September 1, 2016
Reflection on Race & Ethnicity in medical device studies and claims
In June 2016, the FDA distributed a draft guidance document on evaluation and reporting of age, race, and ethnicity data in medical device clinical studies. It was about the same time that I got introduced into the work of Prof. Roberts, an acclaimed scholar of race, gender and the law, who advocates how race-based medicine should be avoided. The contradiction these parties are trying to convince the reader about is immense and not only made me ask myself whether I put so called ‘race and ethnicity based medicine’ into practice, but more importantly, what effects this may have on the parties involved.
The collection of race and ethnicity data as part of subject demographics is common practice in medical device clinical trials across the world. This practice could be based on the shared thought of Taylor & Wright: genetic differences, biomarker differences, environmental differences, lifestyle choices and social factors – all items related to race and ethnicity in part or in whole – may directly or indirectly affect disease prevalence, pathophysiology and outcomes between populations and thereby the performance, safety and/or efficacy of the medical device under evaluation.

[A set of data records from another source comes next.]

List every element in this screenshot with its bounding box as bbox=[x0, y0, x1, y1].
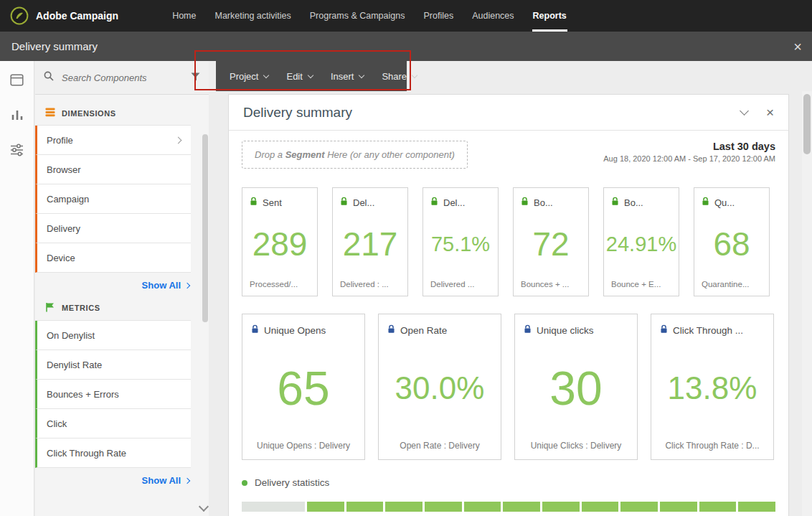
sidebar-scrollbar-thumb[interactable] bbox=[202, 134, 208, 322]
stats-header-cell bbox=[699, 502, 737, 512]
metric-item-on-denylist[interactable]: On Denylist bbox=[35, 321, 191, 350]
kpi-tile-delivered[interactable]: Del... 217 Delivered : ... bbox=[332, 187, 408, 296]
date-range-selector[interactable]: Last 30 days Aug 18, 2020 12:00 AM - Sep… bbox=[603, 141, 775, 163]
close-report-icon[interactable]: × bbox=[793, 39, 802, 54]
left-tool-rail bbox=[0, 61, 34, 516]
chevron-right-icon bbox=[175, 136, 182, 144]
chart-icon[interactable] bbox=[11, 109, 24, 123]
dimension-label: Profile bbox=[47, 135, 73, 146]
kpi-caption: Open Rate : Delivery bbox=[387, 441, 492, 451]
components-list: DIMENSIONS Profile Browser Campaign Deli… bbox=[35, 95, 209, 493]
sliders-icon[interactable] bbox=[10, 144, 24, 159]
kpi-tile-bounces[interactable]: Bo... 72 Bounces + ... bbox=[513, 187, 589, 296]
top-navigation: Adobe Campaign Home Marketing activities… bbox=[0, 0, 812, 32]
kpi-value: 289 bbox=[250, 208, 310, 280]
show-all-label: Show All bbox=[142, 280, 181, 291]
lock-icon bbox=[430, 197, 438, 208]
metric-item-click[interactable]: Click bbox=[35, 409, 191, 438]
menu-edit[interactable]: Edit bbox=[286, 71, 312, 82]
dimension-label: Delivery bbox=[47, 223, 80, 234]
dimensions-show-all-link[interactable]: Show All bbox=[35, 273, 191, 298]
dimensions-title: DIMENSIONS bbox=[62, 109, 116, 118]
metrics-icon bbox=[45, 302, 55, 314]
period-label: Last 30 days bbox=[603, 141, 775, 152]
filter-icon[interactable] bbox=[191, 71, 200, 84]
nav-item-audiences[interactable]: Audiences bbox=[463, 0, 523, 32]
nav-item-reports[interactable]: Reports bbox=[524, 0, 576, 32]
sidebar-scroll-down-icon[interactable] bbox=[199, 502, 209, 512]
period-range: Aug 18, 2020 12:00 AM - Sep 17, 2020 12:… bbox=[603, 154, 775, 163]
nav-item-home[interactable]: Home bbox=[163, 0, 205, 32]
chevron-down-icon bbox=[359, 72, 364, 78]
metric-item-click-through-rate[interactable]: Click Through Rate bbox=[35, 438, 191, 468]
kpi-label: Unique Opens bbox=[264, 325, 326, 336]
segment-drop-zone[interactable]: Drop a Segment Here (or any other compon… bbox=[242, 141, 468, 169]
adobe-campaign-logo bbox=[10, 6, 29, 25]
nav-item-programs-campaigns[interactable]: Programs & Campaigns bbox=[301, 0, 415, 32]
close-card-icon[interactable]: × bbox=[766, 105, 774, 119]
lock-icon bbox=[387, 324, 395, 336]
dimensions-icon bbox=[45, 108, 55, 118]
menu-share[interactable]: Share bbox=[382, 71, 417, 82]
layout-icon[interactable] bbox=[10, 74, 24, 89]
collapse-chevron-icon[interactable] bbox=[740, 106, 749, 116]
report-title: Delivery summary bbox=[0, 40, 98, 52]
kpi-tile-unique-clicks[interactable]: Unique clicks 30 Unique Clicks : Deliver… bbox=[514, 314, 638, 460]
kpi-row-1: Sent 289 Processed/... Del... 217 Delive… bbox=[242, 187, 775, 296]
menu-project[interactable]: Project bbox=[230, 71, 268, 82]
kpi-caption: Quarantine... bbox=[702, 280, 762, 289]
metrics-show-all-link[interactable]: Show All bbox=[35, 468, 191, 493]
main-scrollbar-thumb[interactable] bbox=[803, 94, 811, 154]
metric-item-bounces-errors[interactable]: Bounces + Errors bbox=[35, 380, 191, 409]
lock-icon bbox=[702, 197, 709, 208]
metrics-section-header: METRICS bbox=[35, 298, 191, 320]
nav-item-marketing-activities[interactable]: Marketing activities bbox=[205, 0, 300, 32]
statistics-title: Delivery statistics bbox=[255, 477, 329, 488]
menu-label: Share bbox=[382, 71, 407, 82]
kpi-label: Del... bbox=[353, 197, 374, 208]
chevron-down-icon bbox=[412, 72, 417, 78]
dimension-item-browser[interactable]: Browser bbox=[35, 155, 191, 184]
kpi-value: 30.0% bbox=[387, 336, 492, 441]
sidebar-scrollbar[interactable] bbox=[202, 97, 208, 499]
dimension-item-device[interactable]: Device bbox=[35, 243, 191, 273]
stats-header-cell bbox=[307, 502, 344, 512]
kpi-tile-quarantine[interactable]: Qu... 68 Quarantine... bbox=[694, 187, 770, 296]
lock-icon bbox=[611, 197, 619, 208]
metric-label: Click bbox=[47, 418, 67, 429]
kpi-tile-bounce-rate[interactable]: Bo... 24.91% Bounce + E... bbox=[603, 187, 679, 296]
kpi-label: Sent bbox=[263, 197, 282, 208]
kpi-value: 24.91% bbox=[611, 208, 671, 280]
menu-label: Project bbox=[230, 71, 258, 82]
stats-corner-cell bbox=[242, 502, 305, 512]
kpi-tile-delivered-rate[interactable]: Del... 75.1% Delivered ... bbox=[422, 187, 499, 296]
dimension-label: Device bbox=[47, 253, 75, 263]
kpi-caption: Delivered ... bbox=[430, 280, 491, 289]
metric-item-denylist-rate[interactable]: Denylist Rate bbox=[35, 350, 191, 380]
kpi-value: 13.8% bbox=[660, 336, 765, 441]
kpi-tile-click-through-rate[interactable]: Click Through ... 13.8% Click Through Ra… bbox=[651, 314, 774, 460]
kpi-tile-unique-opens[interactable]: Unique Opens 65 Unique Opens : Delivery bbox=[242, 314, 365, 460]
report-workspace: Project Edit Insert Share Delivery summa… bbox=[209, 61, 812, 516]
dimensions-list: Profile Browser Campaign Delivery Device bbox=[35, 125, 191, 273]
main-scrollbar[interactable] bbox=[802, 91, 812, 516]
dimension-item-campaign[interactable]: Campaign bbox=[35, 184, 191, 214]
stats-header-cell bbox=[660, 502, 697, 512]
kpi-label: Qu... bbox=[714, 197, 735, 208]
dimension-item-profile[interactable]: Profile bbox=[35, 126, 191, 155]
chevron-down-icon bbox=[263, 72, 269, 78]
metric-label: On Denylist bbox=[47, 330, 95, 341]
stats-header-cell bbox=[582, 502, 619, 512]
kpi-value: 217 bbox=[340, 208, 400, 280]
stats-header-cell bbox=[464, 502, 501, 512]
kpi-tile-open-rate[interactable]: Open Rate 30.0% Open Rate : Delivery bbox=[378, 314, 501, 460]
kpi-tile-sent[interactable]: Sent 289 Processed/... bbox=[242, 187, 318, 296]
kpi-value: 75.1% bbox=[430, 208, 491, 280]
kpi-label: Click Through ... bbox=[673, 325, 743, 336]
dimension-item-delivery[interactable]: Delivery bbox=[35, 214, 191, 243]
nav-item-profiles[interactable]: Profiles bbox=[414, 0, 463, 32]
search-input[interactable] bbox=[60, 72, 184, 84]
menu-insert[interactable]: Insert bbox=[331, 71, 364, 82]
card-header: Delivery summary × bbox=[229, 95, 788, 131]
kpi-row-2: Unique Opens 65 Unique Opens : Delivery … bbox=[242, 314, 775, 460]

One example is the mean aortic wall thickness, that has shown to be different between racial/ethnic populations. Your cardiovascular device may be specially designed for a particular wall thickness, providing excellent results for the one population, but limited or even negative results for the other.
Still, only 27% of the studies reviewed in the 2013 FDASIA 907 report contained a race or ethnicity subgroup analysis – an unexpectedly low number. The FDA guidance has therefore been established to encourage (considerations of) collection of relevant age, race, ethnicity and associated covariates; to outline recommended analyses of study subgroup data; and to specify FDA’s expectations for reporting age, race and ethnicity-specific information in summaries and labeling for approved or cleared medical devices. The guidance describes that if clinically relevant differences in treatment effect are anticipated, these should be considered in the study design and appropriated reported in the device labeling. This can be achieved by enrolling representative proportions of age, race and ethnicity subgroups.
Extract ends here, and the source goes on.